Over the last year and a half, I worked on a team delivering a microservice that split off responsibility around managing email recipients and recipient lists from our monolithic application. While there were challenges during development, we were able to push through them and communicate important decisions and deadlines to the rest of the team. Largely, we were able to make our deadlines for delivering this new system.

What we didn’t plan for was how to move all of our existing customer data into it.

The two database schemas were fairly different. Instead of multiple instances of each recipient (one for each list they’re on) we now had a single record for a recipient with a new table to track where they’re used, some details about them, responses or actions they’ve taken, and other peripheral tables. We could not simply dump each old table (we were replacing about 10 tables in the old system) and write to the tables in the new one: the data had to be transformed to fit the new schema.

We had two options: 1) transform the data during a dump on the source into the expected schema of the target, or 2) use the new system’s CRUD API to create everything over HTTP. We opted for the latter, and this turned out to be a big mistake.

First, there was a lot of data. More data than we anticipated our customers would be sending, so we had network timeouts, slow queries, pegged CPU, memory issues, and I think more than once we tanked production by overloading the database.

Second, we had this (relatively insane) product constraint - we had to message customers at least 2 weeks before we switched them over to the new system. This meant that we either had to be air-tight that they would be able to “migrate”, or we had to “test run” the migration process, sift through the successes, and send out notifications to those customers.

With each iteration, we’d have additional successes and have to create blocks of time when we’d migrate these cohorts. Since we had staggering groups pass, we had many staggering windows during which we could migrate customers. And, almost more often then not, they’d pass the test run but fail the actual migration - either the schema had changed, or we ran into network hiccups that dropped a record, or the validation plan we came up with was fragile..

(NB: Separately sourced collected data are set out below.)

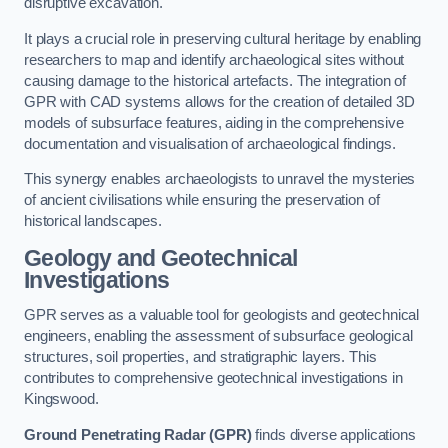
disruptive excavation.
It plays a crucial role in preserving cultural heritage by enabling
researchers to map and identify archaeological sites without
causing damage to the historical artefacts. The integration of
GPR with CAD systems allows for the creation of detailed 3D
models of subsurface features, aiding in the comprehensive
documentation and visualisation of archaeological findings.
This synergy enables archaeologists to unravel the mysteries
of ancient civilisations while ensuring the preservation of
historical landscapes.
Geology and Geotechnical
Investigations
GPR serves as a valuable tool for geologists and geotechnical
engineers, enabling the assessment of subsurface geological
structures, soil properties, and stratigraphic layers. This
contributes to comprehensive geotechnical investigations in
Kingswood.
Ground Penetrating Radar (GPR)
finds diverse applications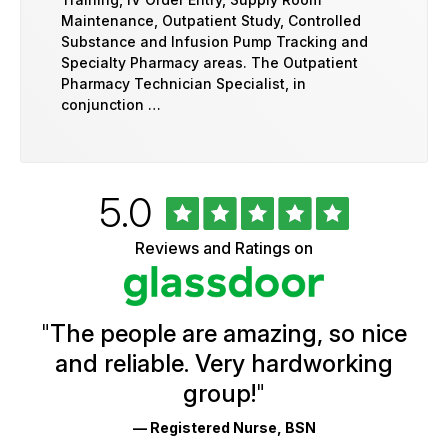
Maintenance, Outpatient Study, Controlled
Substance and Infusion Pump Tracking and
Specialty Pharmacy areas. The Outpatient
Pharmacy Technician Specialist, in
conjunction …
Rated
out
5.0
University
of
of
5
Vermont
Reviews and Ratings on
stars
Health
Glassdoor
Reviews
and
Ratings
"
The people are amazing, so nice
and reliable. Very hardworking
group!
"
— Registered Nurse, BSN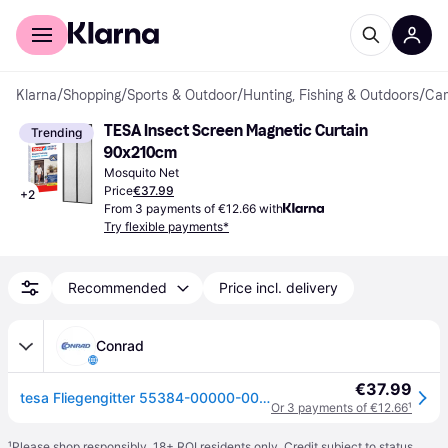
For shoppers
For business
Klarna
/
Shopping
/
Sports & Outdoor
/
Hunting, Fishing & Outdoors
/
Cam
TESA Insect Screen Magnetic Curtain 
Trending
90x210cm
Mosquito Net
Price
€37.99
+
2
From 3 payments of €12.66 with
Try flexible payments*
Recommended
Price incl. delivery
Conrad
€37.99
tesa Fliegengitter 55384-00000-00 Magnetic curtain (W x H) 0.90 m x 2.10 m Anthracite 1 pc(s)
Or 3 payments of €12.66
¹
¹
Please shop responsibly. 18+ ROI residents only. Credit subject to status.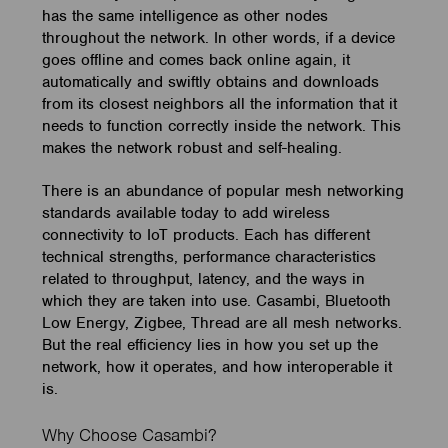
has the same intelligence as other nodes
throughout the network. In other words, if a device
goes offline and comes back online again, it
automatically and swiftly obtains and downloads
from its closest neighbors all the information that it
needs to function correctly inside the network. This
makes the network robust and self-healing.
There is an abundance of popular mesh networking
standards available today to add wireless
connectivity to IoT products. Each has different
technical strengths, performance characteristics
related to throughput, latency, and the ways in
which they are taken into use. Casambi, Bluetooth
Low Energy, Zigbee, Thread are all mesh networks.
But the real efficiency lies in how you set up the
network, how it operates, and how interoperable it
is.
Why Choose Casambi?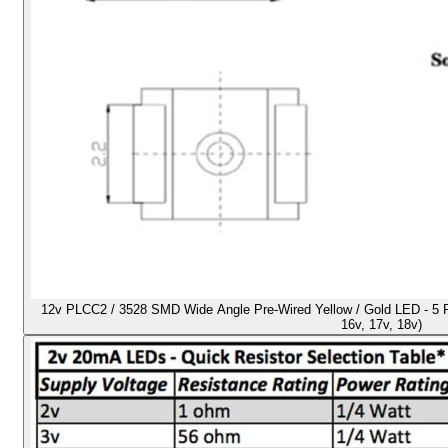
12v PLCC2 / 3528 SMD Wide Angle Pre-Wired Yellow / Gold LED - 5 Pack
16v, 17v, 18v)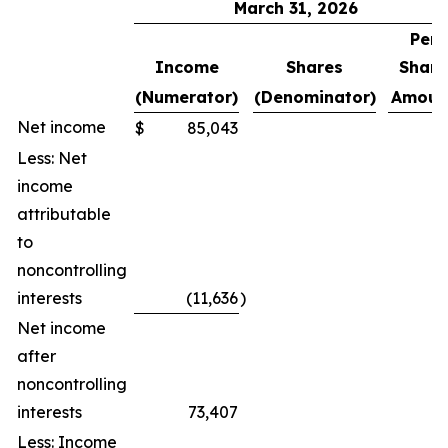
March 31, 2026
Per
Income
Shares
Share
(Numerator)
(Denominator)
Amoun
Net income
$
85,043
Less: Net
income
attributable
to
noncontrolling
interests
(11,636
)
Net income
after
noncontrolling
interests
73,407
Less: Income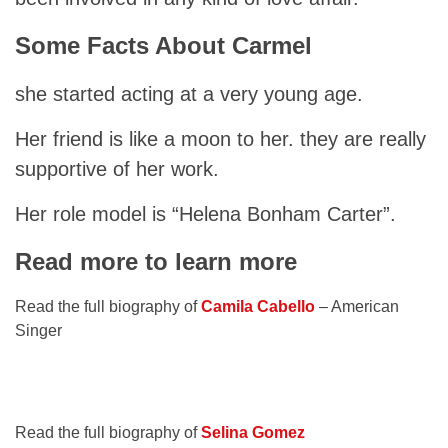
Some Facts About Carmel
she started acting at a very young age.
Her friend is like a moon to her. they are really
supportive of her work.
Her role model is “Helena Bonham Carter”.
Read more to learn more
Read the full biography of
Camila Cabello
– American
Singer
Read the full biography of
Selina Gomez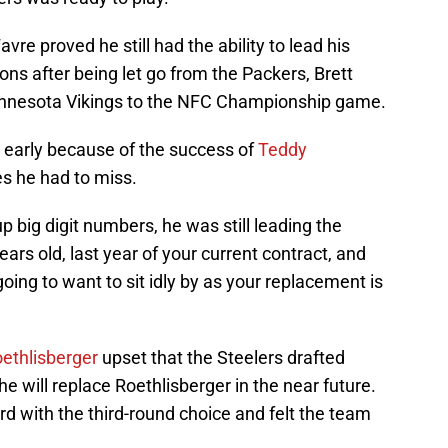
avre proved he still had the ability to lead his
ns after being let go from the Packers, Brett
Minnesota Vikings to the NFC Championship game.
 early because of the success of
Teddy
es he had to miss.
p big digit numbers, he was still leading the
ears old, last year of your current contract, and
going to want to sit idly by as your replacement is
ethlisberger
upset that the Steelers drafted
he will replace Roethlisberger in the near future.
d with the third-round choice and felt the team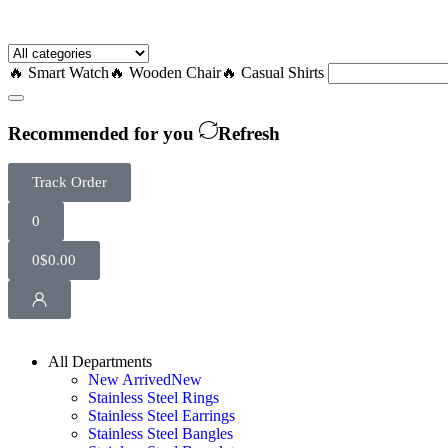
🔥 Smart Watch
🔥 Wooden Chair
🔥 Casual Shirts
Recommended for you
Refresh
Track Order
0
0
$
0.00
All Departments
New Arrived
New
Stainless Steel Rings
Stainless Steel Earrings
Stainless Steel Bangles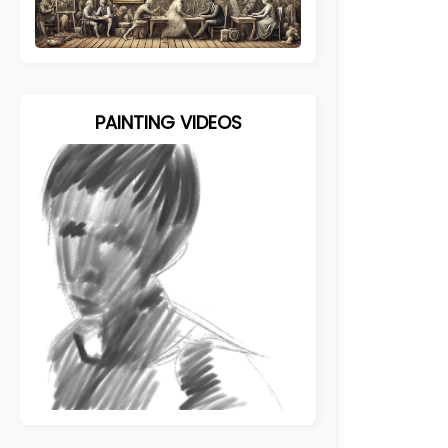
PAINTING VIDEOS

We tried to get this notification requirement removed, since it meant we’d be able to quickly iterate on a company. It fails? Ok, fix it and retry. But since it was baked into the contract and we had some angry customers in the past, that idea was squashed by the CEO. This meant that each failure meant we’d have to re-notify the company and push it out another two weeks. And the CEO wanted this whole project done yesterday because the system was built and why weren’t customers all moved over to it?

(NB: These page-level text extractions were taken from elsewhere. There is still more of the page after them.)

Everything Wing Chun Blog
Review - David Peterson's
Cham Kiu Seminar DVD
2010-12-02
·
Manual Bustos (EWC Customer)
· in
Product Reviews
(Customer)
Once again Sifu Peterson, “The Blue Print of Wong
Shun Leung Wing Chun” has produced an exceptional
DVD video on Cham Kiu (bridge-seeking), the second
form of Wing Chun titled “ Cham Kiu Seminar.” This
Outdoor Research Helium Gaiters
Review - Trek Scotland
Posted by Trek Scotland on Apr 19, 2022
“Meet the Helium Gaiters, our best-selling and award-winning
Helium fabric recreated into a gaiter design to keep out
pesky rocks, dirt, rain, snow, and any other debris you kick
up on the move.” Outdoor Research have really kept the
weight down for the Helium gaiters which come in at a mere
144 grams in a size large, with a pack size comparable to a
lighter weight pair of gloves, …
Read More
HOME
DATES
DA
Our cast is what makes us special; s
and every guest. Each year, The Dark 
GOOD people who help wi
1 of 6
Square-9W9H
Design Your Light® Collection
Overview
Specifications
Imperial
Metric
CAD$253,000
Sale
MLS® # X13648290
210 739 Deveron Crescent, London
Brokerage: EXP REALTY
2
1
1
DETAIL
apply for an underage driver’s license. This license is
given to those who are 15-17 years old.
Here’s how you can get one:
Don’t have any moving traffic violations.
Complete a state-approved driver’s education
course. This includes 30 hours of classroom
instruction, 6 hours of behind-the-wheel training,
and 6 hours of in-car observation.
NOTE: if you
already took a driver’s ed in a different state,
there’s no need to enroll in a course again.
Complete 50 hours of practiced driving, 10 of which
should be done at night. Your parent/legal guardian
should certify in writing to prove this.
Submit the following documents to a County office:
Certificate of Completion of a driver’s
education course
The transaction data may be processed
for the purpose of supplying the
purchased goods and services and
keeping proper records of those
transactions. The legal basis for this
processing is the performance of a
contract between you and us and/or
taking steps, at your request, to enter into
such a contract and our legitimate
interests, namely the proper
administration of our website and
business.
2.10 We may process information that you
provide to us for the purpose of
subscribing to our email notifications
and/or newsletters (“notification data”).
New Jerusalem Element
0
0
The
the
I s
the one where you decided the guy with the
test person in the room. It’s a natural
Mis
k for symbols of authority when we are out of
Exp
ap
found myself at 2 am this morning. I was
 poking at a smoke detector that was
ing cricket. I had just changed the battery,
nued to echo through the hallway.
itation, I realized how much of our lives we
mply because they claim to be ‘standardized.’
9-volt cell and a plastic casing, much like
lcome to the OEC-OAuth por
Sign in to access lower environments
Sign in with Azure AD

There is a light at the end of the tunnel. We fixed the network issues (10 minute timeouts), we fixed the slow queries (indexes, fine-tuning the concurrency and hardware), we fixed the validation errors (guessing correctly in the source what will be valid in the target), and we’re slowly getting better success rates with each attempted block of migrations. That’s good, because there’s mounting pressure from virtually everyone in the organization to get it done. If it is done within a month from today, I’ll still consider this a herculean success.

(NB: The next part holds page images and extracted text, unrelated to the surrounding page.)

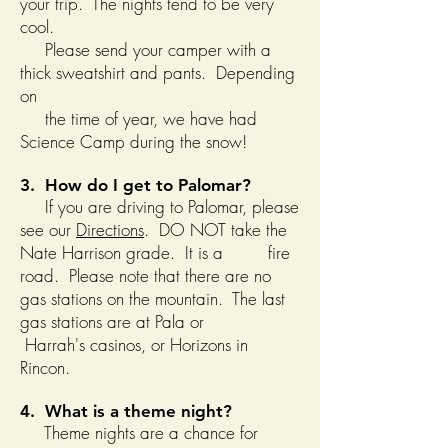
your trip. The nights tend to be very
cool.
Please send your camper with a
thick sweatshirt and pants. Depending
on
the time of year, we have had
Science Camp during the snow!
3. How do I get to Palomar?
If you are driving to Palomar, please
see our
Directions
. DO NOT take the
Nate Harrison grade. It is a fire
road. Please note that there are no
gas stations on the mountain. The last
gas stations are at Pala or
Harrah's casinos, or Horizons in
Rincon.
4. What is a theme night?
Theme nights are a chance for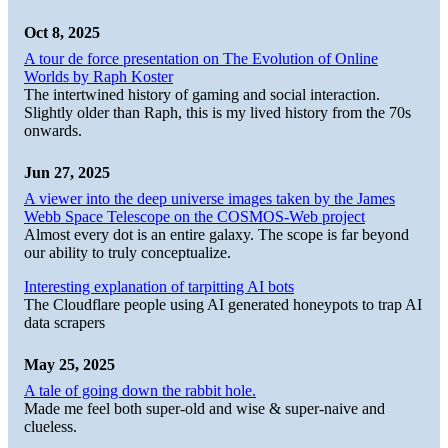
Oct 8, 2025
A tour de force presentation on The Evolution of Online
Worlds by Raph Koster
The intertwined history of gaming and social interaction.
Slightly older than Raph, this is my lived history from the 70s
onwards.
Jun 27, 2025
A viewer into the deep universe images taken by the James
Webb Space Telescope on the COSMOS-Web project
Almost every dot is an entire galaxy. The scope is far beyond
our ability to truly conceptualize.
Interesting explanation of tarpitting AI bots
The Cloudflare people using AI generated honeypots to trap AI
data scrapers
May 25, 2025
A tale of going down the rabbit hole.
Made me feel both super-old and wise & super-naive and
clueless.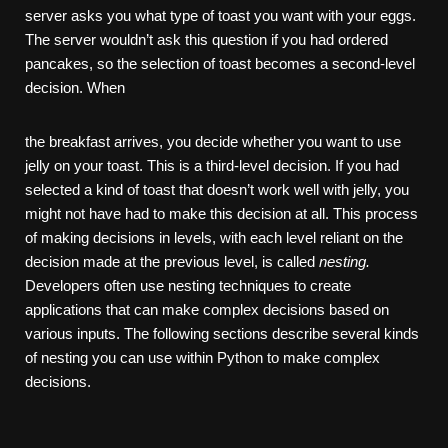
server asks you what type of toast you want with your eggs.
The server wouldn’t ask this question if you had ordered
pancakes, so the selection of toast becomes a second-level
decision. When
the breakfast arrives, you decide whether you want to use
jelly on your toast. This is a third-level decision. If you had
selected a kind of toast that doesn’t work well with jelly, you
might not have had to make this decision at all. This process
of making decisions in levels, with each level reliant on the
decision made at the previous level, is called
nesting.
Developers often use nesting techniques to create
applications that can make complex decisions based on
various inputs. The following sections describe several kinds
of nesting you can use within Python to make complex
decisions.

In retrospect, we should have gotten a copy of the production database and kept iterating on that until everyone passed a “test run” using production hardware. Then we send out a notification to everyone and be sure it’ll pass. Ultimately, this came down to testing in production which we should have realized was a bad idea.

When every company is successfully migrated, we’ll delete the code I’ve worked on for the last two months and it’ll be like this never happened at all.